Monday after the First Sunday of Epiphany
January 11, 2010
The Lord be with you
I have recently finished the book Two Powers in Heaven by the Jewish scholar Dr. Alan F. Segal, publisher Brill Academic Publishers, Inc., © 1977. The sub-title is Early Rabbinic Reports about Christianity and Gnosticism.
Within Rabbinic Judaism, as it is expressed in the Mishnah (compiled around 200 AD) and the Gemara (compiled around 500 AD) (the Mishnah and Gemara together comprise the Talmud) there was a polemic against a position known as “two powers in heaven.” Segal reviews first the Talmudic evidence, and then the extra-Rabbinic evidence in an effort to identify what group(s) this polemic was against.
Excluding biblical evidence, the earliest written evidence Segal considers is the Jew Philo (20 BC – 50 AD) who described the “logos” as a mediator and even as a “second god.” He also considers the New Testament witness and the witness of the Church Fathers. He reviews “Merkabah mysticism,” a form of Jewish mysticism that emerged after the destruction of the Temple by the Romans in 70 AD. Segal considers what can be known about Gnosticism in his target time as well. This is not a complete listing of the types of information Segal considers, but this sampling indicates that he was thorough.
Belief in “two powers in heaven” was the charge/heresy the rabbis accused groups/people of who broke with monotheism. Sometimes they were accused of believing in “many powers in heaven.”
While tentative, he concludes that a “radical Gnosticism superceded rather than preceded Christianity as a target for the rabbinic debate.” In other words, while certainly Christians came to be accused of this belief, they were not the original targets.

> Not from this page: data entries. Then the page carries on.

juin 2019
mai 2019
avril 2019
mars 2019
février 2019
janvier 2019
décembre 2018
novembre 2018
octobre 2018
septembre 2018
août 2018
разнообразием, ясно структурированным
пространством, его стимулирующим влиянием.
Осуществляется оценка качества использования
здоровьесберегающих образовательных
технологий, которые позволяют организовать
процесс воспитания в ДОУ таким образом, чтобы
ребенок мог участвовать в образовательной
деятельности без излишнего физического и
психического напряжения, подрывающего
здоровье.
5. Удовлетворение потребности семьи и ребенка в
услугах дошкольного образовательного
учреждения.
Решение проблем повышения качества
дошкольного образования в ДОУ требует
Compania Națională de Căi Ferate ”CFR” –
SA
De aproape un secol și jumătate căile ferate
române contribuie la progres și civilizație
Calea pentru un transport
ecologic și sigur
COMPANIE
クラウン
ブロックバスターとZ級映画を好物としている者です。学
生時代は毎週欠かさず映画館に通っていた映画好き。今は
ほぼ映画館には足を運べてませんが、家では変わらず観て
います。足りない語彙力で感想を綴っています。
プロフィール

Instead, Rabbis modified a pre-existing category to fit the Christian Faith.
Professor Segal’s book is well written, well researched, well foot-noted, and has had a significant impact on the understanding of this topic. However it is not a book for everyone for two reasons. First, he has to assume a general knowledge of Jewish history from say 500 BC to 500 AD, and many (most?) people simply do not have that knowledge. If he didn’t make this assumption the book would be two or three times longer. The second reason is that he has to assume that the reader is familiar with standard abbreviations used in the Talmud and other ancient documents. This includes a general knowledge of traditional dating for the material found in the Talmud. Still, I enjoyed the book.
You may be wondering why a Lutheran Christian pastor might be interested in the arguments of Jewish Rabbis from 200 to 500 AD. First of all, the Talmud represents the main-stream view of Rabbinic Judaism, and this tradition became Orthodox Judaism. Therefore the arguments they developed became the standard Jewish arguments for countering Christianity. If you plan to reach out to Jewish people today, knowledge of the standard counter-arguments to a Christian understanding of many Old Testament passages can be quite helpful. If you know where the land-mines are, so to speak, it is easier to diffuse them. This was not why I read the book. It was, though, a pleasant side-benefit.

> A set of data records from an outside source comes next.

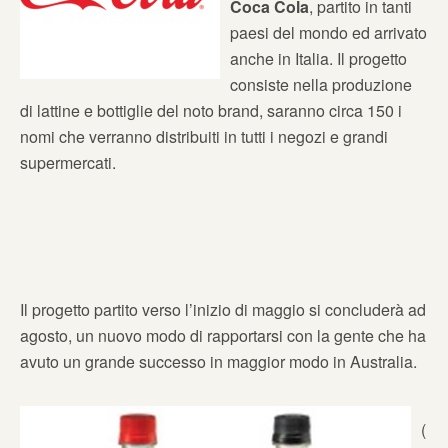
Coca Cola
, partito in tanti
paesi del mondo ed arrivato
anche in Italia. Il progetto
consiste nella produzione
di lattine e bottiglie del noto brand, saranno circa 150 i
nomi che verranno distribuiti in tutti i negozi e grandi
supermercati.
Il progetto partito verso l’inizio di maggio si concluderà ad
agosto, un nuovo modo di rapportarsi con la gente che ha
avuto un grande successo in maggior modo in Australia.
(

The reason I read the book was to get a clearer picture of the diversity of thought among the Jews in the first few centuries of the Christian Era. It is obvious to anyone who reads the New Testament that there were divisions among the Jews. There were Pharisees, Sadducees, Scribes, Rabbis, Essenes, Hellenized Jews, and so on. It is also clear that some Jews quickly embraced Christianity while others quickly rejected the Faith. If we continue to consider what happened historically in the first few centuries AD, we find that in many areas Judaism actually disappears as entire Jewish populations become Christian. My question was: What was the intellectual milieu in the Jewish community that allowed Christianity to find such a positive responsive?
I think many tend to view First Century Judaism through anachronistic eyes. That is to say, we tend to think of First Century Jews as being pretty much like Twenty First Century Jews. However this book demonstrates that there was a great deal of divergence of thinking in the Jews of Jesus’ day. Often this difference of thinking centered on Old Testament passages that spoke of Jesus. However these groups did not put it all together. When someone like St. Paul came along and showed how Jesus was the being these passages were speaking of, many Jews received Jesus as their Lord and Savior. As Segal observed, “This leads one to suspect that Christianity was the first to synthesize the various divine agents at creation by identifying all of them with the Christian messiah.”
It seems that when Paul wrote “But when the fullness of time came, God sent forth His Son, born of a woman …: (Galatians 4:4), he meant more than just the Roman Peace, Roman roads, or the general use of the Greek language throughout the Roman Empire. He also meant the mind-set of many Jewish people; people who had been pondering the plural references to God, people who had been pondering the “Man of God,” “Angel of the Lord,” and so on, passages in the Old Testament. Who knows how many times Paul’s experience in Berea (Acts 17:10-12) was repeated by other Believers as they shared the Gospel of God’s grace in Christ Jesus with Jews in the first few centuries after the Resurrection of our Lord. May the Lord of the Church continue to bless efforts to reach all people, including Jews, with the message of salvation.